(Page-level text extractions)
-------

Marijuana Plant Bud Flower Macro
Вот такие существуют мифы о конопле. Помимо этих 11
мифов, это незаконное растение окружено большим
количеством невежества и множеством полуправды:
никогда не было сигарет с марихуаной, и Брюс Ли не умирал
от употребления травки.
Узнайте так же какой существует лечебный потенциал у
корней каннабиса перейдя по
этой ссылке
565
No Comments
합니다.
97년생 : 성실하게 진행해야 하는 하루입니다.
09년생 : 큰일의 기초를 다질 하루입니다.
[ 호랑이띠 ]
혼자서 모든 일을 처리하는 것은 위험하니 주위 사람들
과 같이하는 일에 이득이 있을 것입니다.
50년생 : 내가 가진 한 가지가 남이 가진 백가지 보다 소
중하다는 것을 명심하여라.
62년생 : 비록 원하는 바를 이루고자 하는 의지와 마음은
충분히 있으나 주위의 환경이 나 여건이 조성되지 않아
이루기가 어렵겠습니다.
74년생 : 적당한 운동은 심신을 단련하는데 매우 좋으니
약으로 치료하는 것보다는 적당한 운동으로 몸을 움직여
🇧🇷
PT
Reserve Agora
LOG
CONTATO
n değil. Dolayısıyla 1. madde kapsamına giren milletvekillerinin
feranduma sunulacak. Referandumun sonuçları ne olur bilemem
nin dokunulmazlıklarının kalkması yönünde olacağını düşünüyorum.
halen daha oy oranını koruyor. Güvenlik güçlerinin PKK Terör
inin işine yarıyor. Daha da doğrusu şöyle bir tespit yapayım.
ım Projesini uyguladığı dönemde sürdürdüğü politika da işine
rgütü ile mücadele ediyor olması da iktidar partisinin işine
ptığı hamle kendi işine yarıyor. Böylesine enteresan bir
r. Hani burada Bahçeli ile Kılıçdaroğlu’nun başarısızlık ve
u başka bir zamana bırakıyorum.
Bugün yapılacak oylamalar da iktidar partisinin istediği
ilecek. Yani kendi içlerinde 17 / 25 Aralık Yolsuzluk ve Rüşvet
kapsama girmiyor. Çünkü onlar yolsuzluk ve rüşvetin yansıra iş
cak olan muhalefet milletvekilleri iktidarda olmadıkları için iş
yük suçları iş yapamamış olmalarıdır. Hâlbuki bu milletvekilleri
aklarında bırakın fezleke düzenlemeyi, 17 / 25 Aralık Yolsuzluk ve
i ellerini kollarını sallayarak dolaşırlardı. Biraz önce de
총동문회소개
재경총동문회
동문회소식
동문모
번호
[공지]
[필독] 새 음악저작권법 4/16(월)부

-------

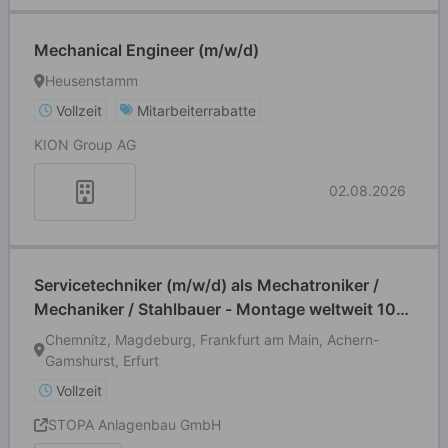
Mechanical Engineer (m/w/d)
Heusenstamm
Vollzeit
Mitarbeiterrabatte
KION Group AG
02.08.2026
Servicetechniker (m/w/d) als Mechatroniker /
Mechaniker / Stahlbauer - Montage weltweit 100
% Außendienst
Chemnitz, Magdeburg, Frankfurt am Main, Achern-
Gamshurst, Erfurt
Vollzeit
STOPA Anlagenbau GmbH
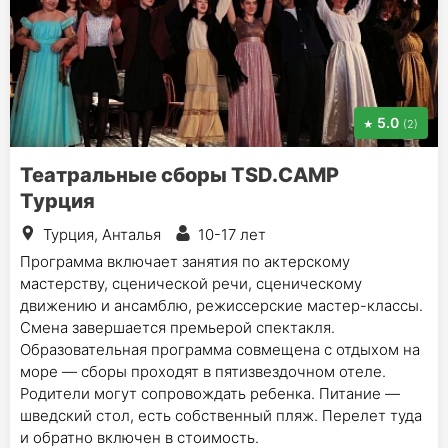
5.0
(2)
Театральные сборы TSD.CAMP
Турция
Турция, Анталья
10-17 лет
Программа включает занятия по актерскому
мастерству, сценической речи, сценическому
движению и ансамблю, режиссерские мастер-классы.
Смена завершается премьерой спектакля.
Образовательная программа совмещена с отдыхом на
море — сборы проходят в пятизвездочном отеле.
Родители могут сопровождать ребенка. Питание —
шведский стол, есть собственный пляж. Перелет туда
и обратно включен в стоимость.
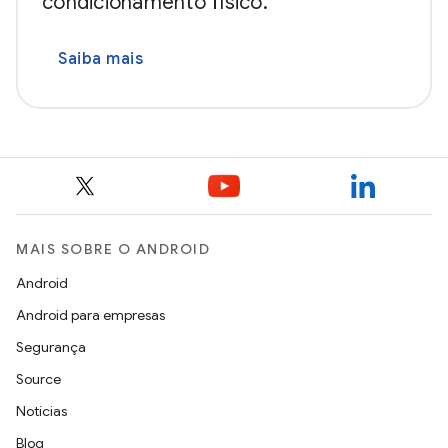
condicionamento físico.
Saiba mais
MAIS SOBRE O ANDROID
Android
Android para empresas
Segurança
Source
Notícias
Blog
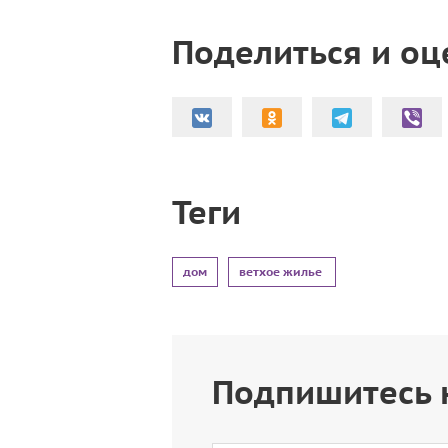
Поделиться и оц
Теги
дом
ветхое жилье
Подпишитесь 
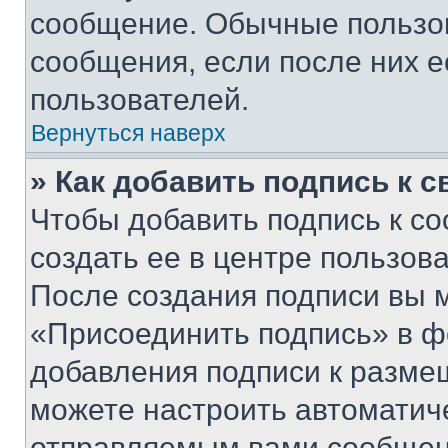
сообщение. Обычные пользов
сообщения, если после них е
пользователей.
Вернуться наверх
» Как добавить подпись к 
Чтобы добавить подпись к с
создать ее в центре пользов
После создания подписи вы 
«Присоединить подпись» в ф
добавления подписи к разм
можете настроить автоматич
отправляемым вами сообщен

-------

About this exercise:
The answer must consist of each line in the entries above that includes "partisinin".

Solution:
rgütü ile mücadele ediyor olması da iktidar partisinin işine
Bugün yapılacak oylamalar da iktidar partisinin istediği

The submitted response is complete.